In 2022, Gretel is 91, and she lives by herself. Edgar died in 2008 due to asthma, and Heidi has physical and mental conditions. A family moves into the flat beneath Gretel. The mother, Madelyn, is an actress, the father, Alex, is a film producer, and their son, Henry, is nine. Gretel doesn’t like young boys, as they remind her of her brother and traumatic past. The family brings drama into Winterville Court. Gretel overhears an argument and sees Madelyn outside dragging a rock across her face. She also notices that Henry regularly has injuries and bruises.

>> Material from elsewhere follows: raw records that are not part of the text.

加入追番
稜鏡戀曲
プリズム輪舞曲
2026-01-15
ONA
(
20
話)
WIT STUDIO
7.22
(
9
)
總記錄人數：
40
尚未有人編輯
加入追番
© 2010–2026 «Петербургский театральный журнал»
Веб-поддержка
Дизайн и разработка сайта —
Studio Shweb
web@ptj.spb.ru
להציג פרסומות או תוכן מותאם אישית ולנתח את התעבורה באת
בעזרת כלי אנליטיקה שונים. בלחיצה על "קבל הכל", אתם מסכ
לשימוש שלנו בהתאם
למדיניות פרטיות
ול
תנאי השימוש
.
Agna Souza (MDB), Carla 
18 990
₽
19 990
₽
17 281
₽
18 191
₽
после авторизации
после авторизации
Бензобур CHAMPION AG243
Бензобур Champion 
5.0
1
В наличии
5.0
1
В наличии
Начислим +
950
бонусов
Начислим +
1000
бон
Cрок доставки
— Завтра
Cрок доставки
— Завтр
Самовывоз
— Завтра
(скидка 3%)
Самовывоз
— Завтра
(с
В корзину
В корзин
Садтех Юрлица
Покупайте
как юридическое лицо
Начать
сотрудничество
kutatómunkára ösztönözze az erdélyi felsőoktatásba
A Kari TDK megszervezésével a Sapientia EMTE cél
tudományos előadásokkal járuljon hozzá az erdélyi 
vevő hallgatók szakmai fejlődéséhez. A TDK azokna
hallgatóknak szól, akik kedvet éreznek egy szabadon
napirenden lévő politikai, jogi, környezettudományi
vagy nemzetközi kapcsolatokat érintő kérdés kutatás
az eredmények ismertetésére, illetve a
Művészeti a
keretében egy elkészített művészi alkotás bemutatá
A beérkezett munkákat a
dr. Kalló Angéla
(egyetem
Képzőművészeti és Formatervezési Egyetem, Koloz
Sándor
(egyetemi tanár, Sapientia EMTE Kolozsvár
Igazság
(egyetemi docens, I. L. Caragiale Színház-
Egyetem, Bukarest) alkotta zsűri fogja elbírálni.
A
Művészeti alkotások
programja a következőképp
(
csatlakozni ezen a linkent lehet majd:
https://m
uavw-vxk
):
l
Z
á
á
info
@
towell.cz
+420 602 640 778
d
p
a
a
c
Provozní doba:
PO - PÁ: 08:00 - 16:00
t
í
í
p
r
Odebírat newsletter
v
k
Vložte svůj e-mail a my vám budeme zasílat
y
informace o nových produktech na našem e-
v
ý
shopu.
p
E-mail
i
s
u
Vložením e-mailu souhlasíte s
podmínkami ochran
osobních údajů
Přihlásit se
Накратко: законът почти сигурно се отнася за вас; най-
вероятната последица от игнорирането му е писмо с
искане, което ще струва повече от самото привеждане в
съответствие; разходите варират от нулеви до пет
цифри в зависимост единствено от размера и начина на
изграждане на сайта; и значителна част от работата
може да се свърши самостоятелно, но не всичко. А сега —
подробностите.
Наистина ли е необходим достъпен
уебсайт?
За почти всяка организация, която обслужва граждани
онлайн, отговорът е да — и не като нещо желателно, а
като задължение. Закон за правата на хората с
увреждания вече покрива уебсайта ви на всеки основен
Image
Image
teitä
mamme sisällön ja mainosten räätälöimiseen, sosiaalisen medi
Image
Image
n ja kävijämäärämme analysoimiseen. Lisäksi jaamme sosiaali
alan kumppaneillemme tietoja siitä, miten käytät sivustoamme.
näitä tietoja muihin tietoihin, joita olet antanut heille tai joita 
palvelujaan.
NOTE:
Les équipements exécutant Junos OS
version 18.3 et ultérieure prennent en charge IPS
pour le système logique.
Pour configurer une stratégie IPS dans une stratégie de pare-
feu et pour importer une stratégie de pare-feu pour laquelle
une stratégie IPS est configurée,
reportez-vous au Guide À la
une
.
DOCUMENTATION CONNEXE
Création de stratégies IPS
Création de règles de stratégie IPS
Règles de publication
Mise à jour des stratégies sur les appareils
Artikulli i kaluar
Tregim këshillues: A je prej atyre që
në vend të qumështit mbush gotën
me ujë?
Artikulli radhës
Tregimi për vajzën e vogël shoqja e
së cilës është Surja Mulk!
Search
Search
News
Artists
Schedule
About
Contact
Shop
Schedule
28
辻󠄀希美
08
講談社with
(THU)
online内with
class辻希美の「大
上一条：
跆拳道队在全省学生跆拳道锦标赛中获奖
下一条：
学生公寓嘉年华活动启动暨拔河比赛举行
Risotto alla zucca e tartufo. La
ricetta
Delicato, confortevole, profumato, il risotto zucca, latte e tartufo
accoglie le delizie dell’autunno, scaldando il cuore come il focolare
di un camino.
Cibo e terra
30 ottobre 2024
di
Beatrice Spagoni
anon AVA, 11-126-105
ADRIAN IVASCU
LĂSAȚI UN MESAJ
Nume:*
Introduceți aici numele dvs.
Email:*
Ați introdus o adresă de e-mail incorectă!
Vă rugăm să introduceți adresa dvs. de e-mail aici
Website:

One day, Madelyn, feeling out of sorts, asks Gretel to pick up Henry from school. Madelyn says that Gretel can’t tell Alex. If Alex finds out, he’ll kill Madelyn. The teacher must call Alex to get his approval. Later, Madelyn tries to kill herself by overdosing on sleeping pills, and Gretel discusses the situation with Eleanor, Caden’s soon-to-be fourth wife. They tell the police, but Gretel doesn’t think the police will stop Alex.

Gretel confronts Alex about his abusive behavior, but he discovers her past, and if she exposes him, he’ll expose her. Gretel agrees to leave the family alone but then decides to act. She kills Alex the day before Caden marries Eleanor. Gretel goes to the wedding and has a pleasant time. She then goes to jail, which she describes as a retirement home. In jail, she finally faces her past and confronts her trauma. She says her brother’s name, Bruno.